The other school of thought vehemently rejected—and still to this day rejects—the CAD Mobitex option, saying that it simply would not work. This school of thought, represented by Peter Dunn and his senior officers—now ex-ESA people—says that the government should have persevered with FireLink, that FireLink was not too sophisticated and that the government failed to implement the sorts of software upgrades needed to address the speed of transmission problem affecting accuracy of vehicle location.

There are a number of questions, but the government must firstly answer this: what action is it going to take to replace FireLink; if it is not, why not? The government needs to indicate what it believes to be the true picture as to CAD versus FireLink and whether there was a mistake made in 2004—that perhaps CAD and Mobitex should have been taken up instead of the then project managers persevering with FireLink.

We have talked in this place before about the single select tender decision that was undertaken in 2004 with FireLink. We now know that the project managers of the ESA decided to snap up FireLink and run with it as a single select tender decision. They argue that this was because FireLink was the only product in the ACT that would provide a mobile data system to meet the needs. They also say that the urgency from needing to have a mobile data system in service by bushfire season 2004-05 was the driving factor in that decision. It was a single select tender; they did not go out to broadly tender other options. It was the government’s decision then to single select tender instead. Now we see an argument between the minister and the ex-commissioner about who said what and what decisions were taken in terms of project management in those days. Frankly, we see the government walking away and washing its hands of the problem.

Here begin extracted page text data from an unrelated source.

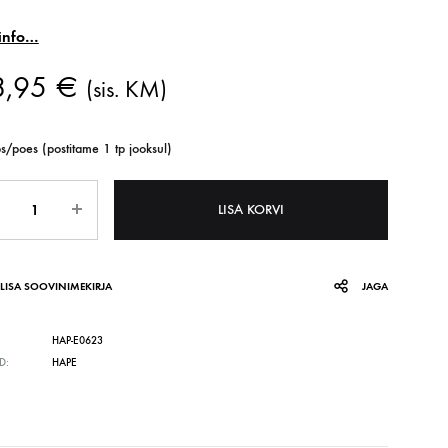
ainfo…
SPETSIALISTILE
SPORT
Lipura töölehed
8,95
€
(sis. KM)
Spordivahendid
Fröbeli komplektid
Pallid ja lisavarustus
s/poes (postitame 1 tp jooksul)
Rattad ja autod
us
LISA KORVI
Tasakaaluvahendid
Liikumismängud
LISA SOOVINIMEKIRJA
JAGA
HAP-E0623
D:
HAPE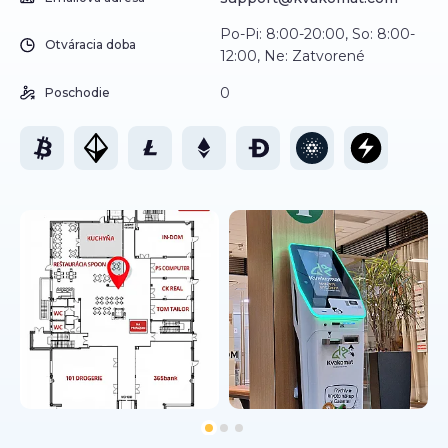
Po-Pi: 8:00-20:00, So: 8:00-
Otváracia doba
12:00, Ne: Zatvorené
0
Poschodie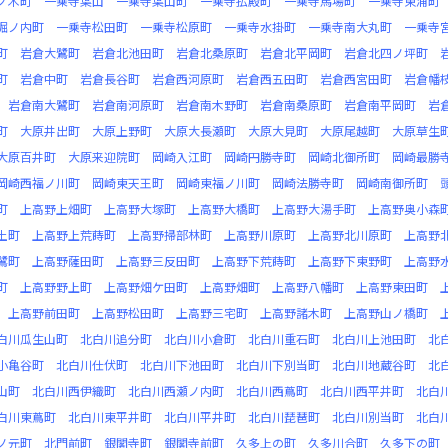
ノ木町
一乗寺葉山
一乗寺葉山町
一乗寺払殿町
一乗寺馬場町
一乗寺東浦町
堀ノ内町
一乗寺松田町
一乗寺松原町
一乗寺水掛町
一乗寺南大丸町
一乗寺
町
岩倉大鷺町
岩倉北池田町
岩倉北桑原町
岩倉北平岡町
岩倉北四ノ坪町
町
岩倉中町
岩倉長谷町
岩倉西河原町
岩倉西五田町
岩倉西宮田町
岩倉幡
岩倉南大鷺町
岩倉南河原町
岩倉南木野町
岩倉南桑原町
岩倉南平岡町
岩
町
大原井出町
大原上野町
大原大長瀬町
大原大見町
大原尾越町
大原草生
大原百井町
大原来迎院町
岡崎入江町
岡崎円勝寺町
岡崎北御所町
岡崎最勝
岡崎西福ノ川町
岡崎東天王町
岡崎東福ノ川町
岡崎法勝寺町
岡崎南御所町
町
上高野上畑町
上高野大塚町
上高野大橋町
上高野大湯手町
上高野奥小森
土町
上高野上荒蒔町
上高野掃部林町
上高野川原町
上高野北川原町
上高野
鷺町
上高野薩田町
上高野三反田町
上高野下荒蒔町
上高野下東野町
上高野
町
上高野野上町
上高野畑ケ田町
上高野畑町
上高野八幡町
上高野東田町
上高野前田町
上高野松田町
上高野三宅町
上高野諸木町
上高野山ノ橋町
白川瓜生山町
北白川追分町
北白川小倉町
北白川重石町
北白川上池田町
北
小亀谷町
北白川仕伏町
北白川下池田町
北白川下別当町
北白川地蔵谷町
北
山町
北白川西伊織町
北白川西瀬ノ内町
北白川西蔦町
北白川西平井町
北白
白川東蔦町
北白川東平井町
北白川平井町
北白川琵琶町
北白川別当町
北白
ノ元町
北門前町
銀閣寺町
銀閣寺前町
久多上の町
久多川合町
久多下の町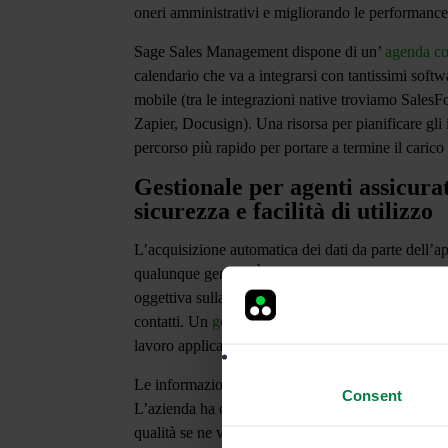
oneri amministrativi
e migliorando le performance i
Sage Sales Management dispone di un’
agenda co
calendario che va a integrarsi con tantissimi softw
mobile (tra le integrazioni native troviamo
SalesF
Zapier, Docusign
). Una risorsa per pianificare g
percorso più rapido per portare a termine il carico
Gestionale per agenti assicurat
sicurezza e facilità di utilizzo
L’acquisizione automatica dei dati da parte dell’a
qualunque genere. È anche una piattaforma in gra
oggettiva sulla produttività del team di vendita, con
contatti. Un
gestionale per intermediari assicurativ
lavoro
applicati e intervenire laddove vengono ril
Le informazioni conferite al sistema Sage Sales 
Consent
L’azienda ha ottenuto la
certificazione ISO 27001
qualità se ne va ad aggiungere un’altra essenziale 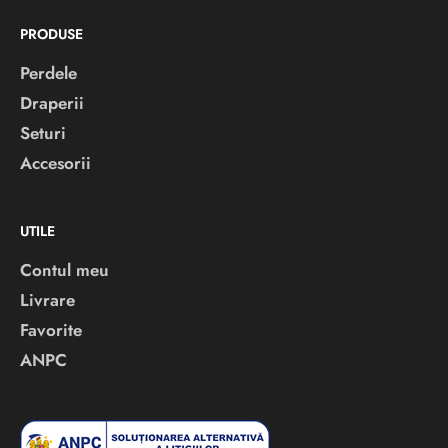
PRODUSE
Perdele
Draperii
Seturi
Accesorii
UTILE
Contul meu
Livrare
Favorite
ANPC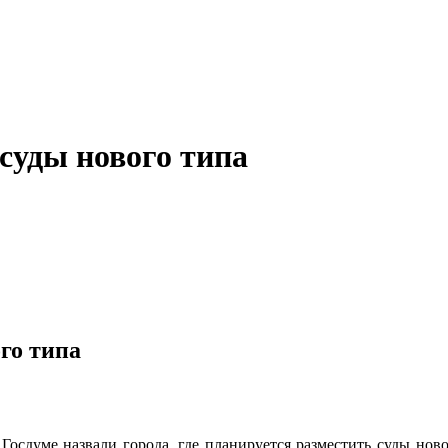
 суды нового типа
го типа
 Госдуме назвали города, где планируется разместить суды но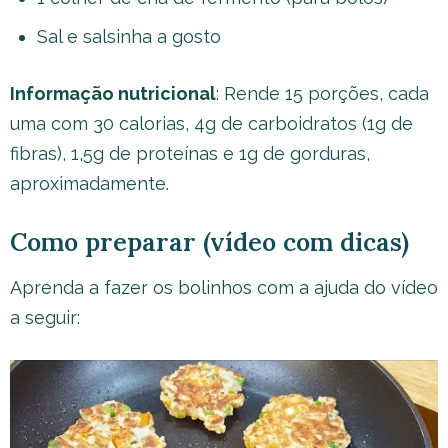
Sal e salsinha a gosto
Informação nutricional
: Rende 15 porções, cada
uma com 30 calorias, 4g de carboidratos (1g de
fibras), 1,5g de proteínas e 1g de gorduras,
aproximadamente.
Como preparar (vídeo com dicas)
Aprenda a fazer os bolinhos com a ajuda do vídeo
a seguir: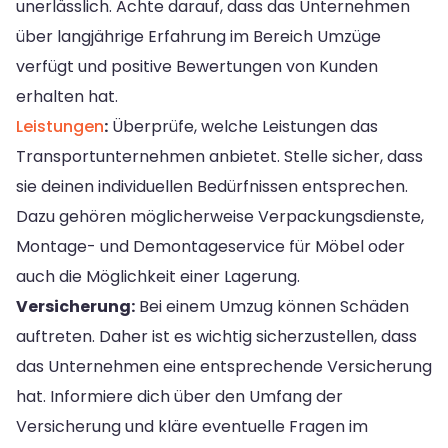
unerlässlich. Achte darauf, dass das Unternehmen
über langjährige Erfahrung im Bereich Umzüge
verfügt und positive Bewertungen von Kunden
erhalten hat.
Leistungen
:
Überprüfe, welche Leistungen das
Transportunternehmen anbietet. Stelle sicher, dass
sie deinen individuellen Bedürfnissen entsprechen.
Dazu gehören möglicherweise Verpackungsdienste,
Montage- und Demontageservice für Möbel oder
auch die Möglichkeit einer Lagerung.
Versicherung:
Bei einem Umzug können Schäden
auftreten. Daher ist es wichtig sicherzustellen, dass
das Unternehmen eine entsprechende Versicherung
hat. Informiere dich über den Umfang der
Versicherung und kläre eventuelle Fragen im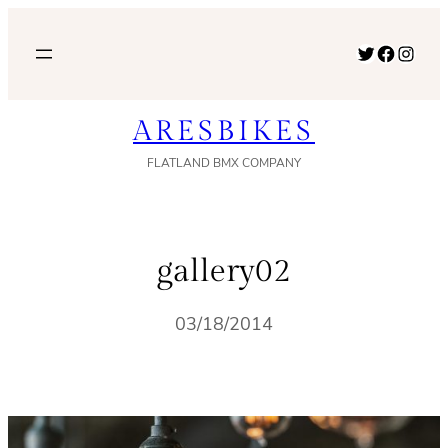
内
容
Twitter
Facebook
Instagram
を
ス
ARESBIKES
キ
ッ
FLATLAND BMX COMPANY
プ
gallery02
03/18/2014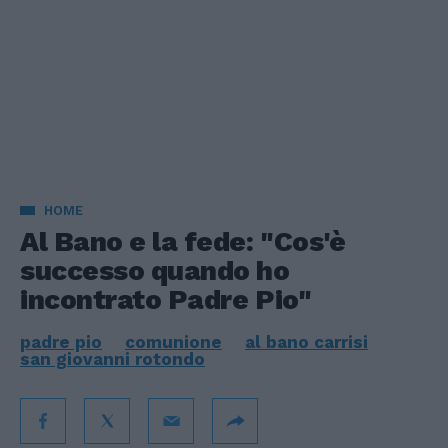
HOME
Al Bano e la fede: "Cos'è
successo quando ho
incontrato Padre Pio"
padre pio
comunione
al bano carrisi
san giovanni rotondo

I move to FireLink itself. Some time in mid to late 2004, that process went on, but what we see now is this. The minister has indicated that the government was unaware of what decisions ESA were taking at that time. But that is just plain fanciful. I put it to you, Mr Speaker, that, while this minister would not have known much about the issue at the time, his predecessors must have known what the hell was going on with the decisions around the selection of FireLink. If they did not, they must have been off the planet. This clearly goes to the heart of the incompetence of this government in project management.